(What to work on): Output the records exactly, with no line skipped.

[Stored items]
········

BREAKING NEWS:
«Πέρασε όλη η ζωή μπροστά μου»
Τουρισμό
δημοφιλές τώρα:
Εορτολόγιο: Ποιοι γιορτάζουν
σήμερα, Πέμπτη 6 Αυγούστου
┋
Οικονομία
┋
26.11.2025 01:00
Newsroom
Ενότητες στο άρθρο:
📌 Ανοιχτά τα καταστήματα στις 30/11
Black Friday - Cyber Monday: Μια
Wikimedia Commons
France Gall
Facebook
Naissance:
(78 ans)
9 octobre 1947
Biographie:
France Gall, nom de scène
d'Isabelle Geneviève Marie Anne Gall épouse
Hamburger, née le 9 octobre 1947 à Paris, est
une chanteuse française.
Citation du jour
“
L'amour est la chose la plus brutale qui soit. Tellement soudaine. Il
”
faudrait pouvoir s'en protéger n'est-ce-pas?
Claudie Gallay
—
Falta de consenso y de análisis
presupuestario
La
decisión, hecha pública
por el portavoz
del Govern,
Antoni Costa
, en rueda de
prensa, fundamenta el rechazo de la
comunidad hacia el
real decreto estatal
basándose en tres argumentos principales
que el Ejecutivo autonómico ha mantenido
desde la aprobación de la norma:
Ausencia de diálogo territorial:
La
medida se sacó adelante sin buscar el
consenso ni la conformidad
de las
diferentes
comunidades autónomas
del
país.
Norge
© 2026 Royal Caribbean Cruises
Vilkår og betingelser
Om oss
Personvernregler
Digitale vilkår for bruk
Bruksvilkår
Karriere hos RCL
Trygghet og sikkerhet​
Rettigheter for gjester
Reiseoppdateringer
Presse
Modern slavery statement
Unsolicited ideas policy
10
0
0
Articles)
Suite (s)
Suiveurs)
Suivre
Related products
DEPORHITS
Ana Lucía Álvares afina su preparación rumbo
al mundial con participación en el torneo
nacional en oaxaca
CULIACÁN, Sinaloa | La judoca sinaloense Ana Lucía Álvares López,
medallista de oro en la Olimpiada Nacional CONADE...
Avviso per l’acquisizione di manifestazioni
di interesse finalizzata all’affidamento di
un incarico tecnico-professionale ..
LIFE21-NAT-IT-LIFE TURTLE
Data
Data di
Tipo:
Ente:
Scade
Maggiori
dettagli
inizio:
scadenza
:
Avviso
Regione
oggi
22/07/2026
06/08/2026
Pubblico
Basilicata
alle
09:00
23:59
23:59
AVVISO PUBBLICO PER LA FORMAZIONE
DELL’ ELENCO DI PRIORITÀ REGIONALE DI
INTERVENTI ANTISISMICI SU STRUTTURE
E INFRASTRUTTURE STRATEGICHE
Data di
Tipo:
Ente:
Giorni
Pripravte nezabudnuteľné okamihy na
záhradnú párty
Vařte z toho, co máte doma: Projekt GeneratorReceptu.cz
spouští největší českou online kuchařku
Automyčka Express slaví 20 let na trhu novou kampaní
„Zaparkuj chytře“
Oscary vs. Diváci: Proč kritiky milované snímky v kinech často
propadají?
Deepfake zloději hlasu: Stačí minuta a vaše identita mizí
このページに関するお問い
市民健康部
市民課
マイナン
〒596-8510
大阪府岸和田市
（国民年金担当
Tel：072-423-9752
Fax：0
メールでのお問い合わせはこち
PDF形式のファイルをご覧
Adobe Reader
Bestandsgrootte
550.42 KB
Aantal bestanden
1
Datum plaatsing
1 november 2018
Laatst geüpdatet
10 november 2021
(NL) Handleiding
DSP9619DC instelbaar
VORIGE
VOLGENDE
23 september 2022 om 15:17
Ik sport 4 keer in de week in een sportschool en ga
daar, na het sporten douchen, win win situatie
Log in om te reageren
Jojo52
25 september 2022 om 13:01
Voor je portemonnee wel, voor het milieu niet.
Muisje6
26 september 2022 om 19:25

········

(Response below):
BREAKING NEWS:
«Πέρασε όλη η ζωή μπροστά μου»
Τουρισμό
δημοφιλές τώρα:
Εορτολόγιο: Ποιοι γιορτάζουν
σήμερα, Πέμπτη 6 Αυγούστου
┋
Οικονομία
┋
26.11.2025 01:00
Newsroom
Ενότητες στο άρθρο:
📌 Ανοιχτά τα καταστήματα στις 30/11
Black Friday - Cyber Monday: Μια
Wikimedia Commons
France Gall
Facebook
Naissance:
(78 ans)
9 octobre 1947
Biographie:
France Gall, nom de scène
d'Isabelle Geneviève Marie Anne Gall épouse
Hamburger, née le 9 octobre 1947 à Paris, est
une chanteuse française.
Citation du jour
“
L'amour est la chose la plus brutale qui soit. Tellement soudaine. Il
”
faudrait pouvoir s'en protéger n'est-ce-pas?
Claudie Gallay
—
Falta de consenso y de análisis
presupuestario
La
decisión, hecha pública
por el portavoz
del Govern,
Antoni Costa
, en rueda de
prensa, fundamenta el rechazo de la
comunidad hacia el
real decreto estatal
basándose en tres argumentos principales
que el Ejecutivo autonómico ha mantenido
desde la aprobación de la norma:
Ausencia de diálogo territorial:
La
medida se sacó adelante sin buscar el
consenso ni la conformidad
de las
diferentes
comunidades autónomas
del
país.
Norge
© 2026 Royal Caribbean Cruises
Vilkår og betingelser
Om oss
Personvernregler
Digitale vilkår for bruk
Bruksvilkår
Karriere hos RCL
Trygghet og sikkerhet​
Rettigheter for gjester
Reiseoppdateringer
Presse
Modern slavery statement
Unsolicited ideas policy
10
0
0
Articles)
Suite (s)
Suiveurs)
Suivre
Related products
DEPORHITS
Ana Lucía Álvares afina su preparación rumbo
al mundial con participación en el torneo
nacional en oaxaca
CULIACÁN, Sinaloa | La judoca sinaloense Ana Lucía Álvares López,
medallista de oro en la Olimpiada Nacional CONADE...
Avviso per l’acquisizione di manifestazioni
di interesse finalizzata all’affidamento di
un incarico tecnico-professionale ..
LIFE21-NAT-IT-LIFE TURTLE
Data
Data di
Tipo:
Ente:
Scade
Maggiori
dettagli
inizio:
scadenza
:
Avviso
Regione
oggi
22/07/2026
06/08/2026
Pubblico
Basilicata
alle
09:00
23:59
23:59
AVVISO PUBBLICO PER LA FORMAZIONE
DELL’ ELENCO DI PRIORITÀ REGIONALE DI
INTERVENTI ANTISISMICI SU STRUTTURE
E INFRASTRUTTURE STRATEGICHE
Data di
Tipo:
Ente:
Giorni
Pripravte nezabudnuteľné okamihy na
záhradnú párty
Vařte z toho, co máte doma: Projekt GeneratorReceptu.cz
spouští největší českou online kuchařku
Automyčka Express slaví 20 let na trhu novou kampaní
„Zaparkuj chytře“
Oscary vs. Diváci: Proč kritiky milované snímky v kinech často
propadají?
Deepfake zloději hlasu: Stačí minuta a vaše identita mizí
このページに関するお問い
市民健康部
市民課
マイナン
〒596-8510
大阪府岸和田市
（国民年金担当
Tel：072-423-9752
Fax：0
メールでのお問い合わせはこち
PDF形式のファイルをご覧
Adobe Reader
Bestandsgrootte
550.42 KB
Aantal bestanden
1
Datum plaatsing
1 november 2018
Laatst geüpdatet
10 november 2021
(NL) Handleiding
DSP9619DC instelbaar
VORIGE
VOLGENDE
23 september 2022 om 15:17
Ik sport 4 keer in de week in een sportschool en ga
daar, na het sporten douchen, win win situatie
Log in om te reageren
Jojo52
25 september 2022 om 13:01
Voor je portemonnee wel, voor het milieu niet.
Muisje6
26 september 2022 om 19:25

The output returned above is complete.